Please write out exactly the lines of the data below from the line holding "Switched outputs (kytkentälähdöt)" through the line holding "ohjata kytkentälähtöön liitettyä", and leave out the rest.

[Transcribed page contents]
━━━━
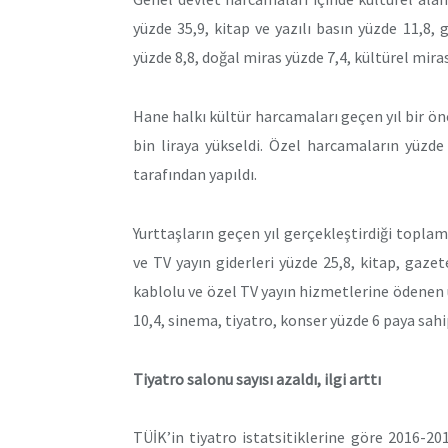
yüzde 35,9, kitap ve yazılı basın yüzde 11,8, 
yüzde 8,8, doğal miras yüzde 7,4, kültürel mira
Hane halkı kültür harcamaları geçen yıl bir ön
bin liraya yükseldi. Özel harcamaların yüzde 
tarafından yapıldı.
Yurttaşların geçen yıl gerçekleştirdiği topla
ve TV yayın giderleri yüzde 25,8, kitap, gazet
kablolu ve özel TV yayın hizmetlerine ödenen 
10,4, sinema, tiyatro, konser yüzde 6 paya sahi
Tiyatro salonu sayısı azaldı, ilgi arttı
TÜİK’in tiyatro istatsitiklerine göre 2016-2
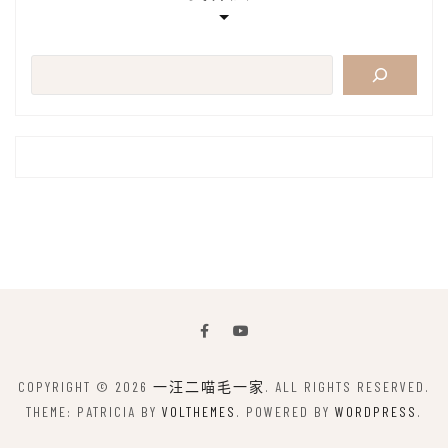
搜
尋
COPYRIGHT © 2026
一汪二喵毛一家
. ALL RIGHTS RESERVED.
THEME: PATRICIA BY
VOLTHEMES
. POWERED BY
WORDPRESS
.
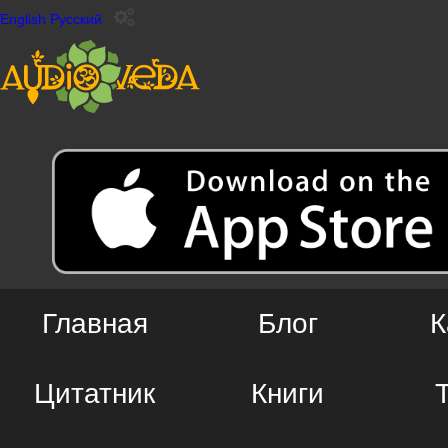
English
Русский
Главная
Блог
К
Цитатник
Книги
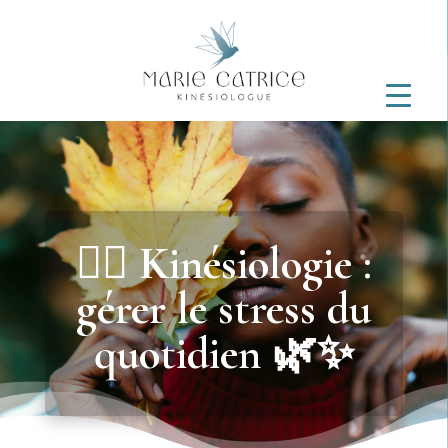
💆‍♀️ Kinésiologie :
gérer le stress du
quotidien 🌿✨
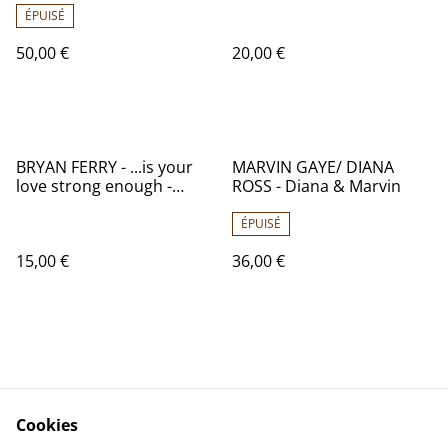
ABKCO 018771900313
BARCLAY 90 332
ÉPUISÉ
50,00 €
20,00 €
BRYAN FERRY - ...is your
MARVIN GAYE/ DIANA
love strong enough -
ROSS - Diana & Marvin
France - 1986 - Audio: NM-
EG – 883 803-1
ÉPUISÉ
15,00 €
36,00 €
Cookies
Contactez-nous
Conditions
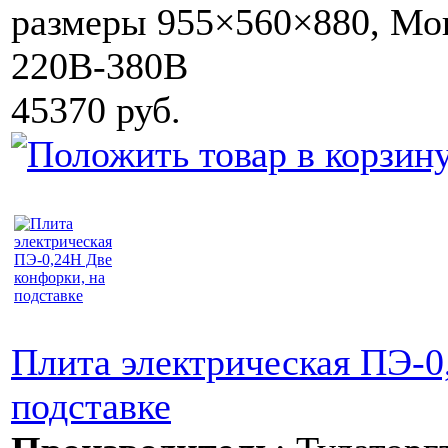
размеры 955×560×880, Мощ
220В-380В
45370 руб.
Плита электрическая ПЭ-0
подставке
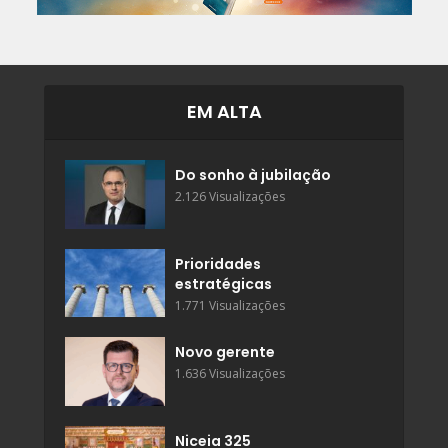
EM ALTA
Do sonho à jubilação
2.126 Visualizações
Prioridades
estratégicas
1.771 Visualizações
Novo gerente
1.636 Visualizações
Niceia 325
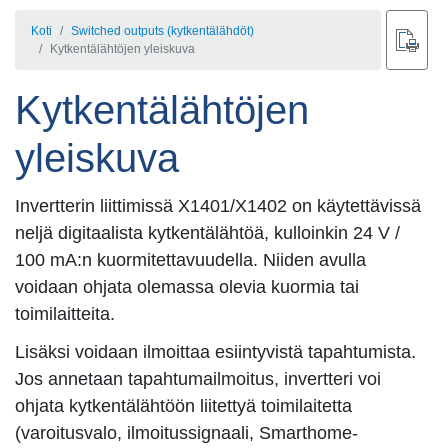
Koti
Switched outputs (kytkentälähdöt)
Kytkentälähtöjen yleiskuva
Kytkentälähtöjen
yleiskuva
Invertterin liittimissä X1401/X1402 on käytettävissä
neljä digitaalista kytkentälähtöä, kulloinkin 24 V /
100 mA:n kuormitettavuudella. Niiden avulla
voidaan ohjata olemassa olevia kuormia tai
toimilaitteita.
Lisäksi voidaan ilmoittaa esiintyvistä tapahtumista.
Jos annetaan tapahtumailmoitus, invertteri voi
ohjata kytkentälähtöön liitettyä toimilaitetta
(varoitusvalo, ilmoitussignaali, Smarthome-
━━━━
> _SOLUTION TO THE PROBLEM_
Switched outputs (kytkentälähdöt)
Kytkentälähtöjen yleiskuva
Kytkentälähtöjen
yleiskuva
Invertterin liittimissä X1401/X1402 on käytettävissä
neljä digitaalista kytkentälähtöä, kulloinkin 24 V /
100 mA:n kuormitettavuudella. Niiden avulla
voidaan ohjata olemassa olevia kuormia tai
toimilaitteita.
Lisäksi voidaan ilmoittaa esiintyvistä tapahtumista.
Jos annetaan tapahtumailmoitus, invertteri voi
ohjata kytkentälähtöön liitettyä toimilaitetta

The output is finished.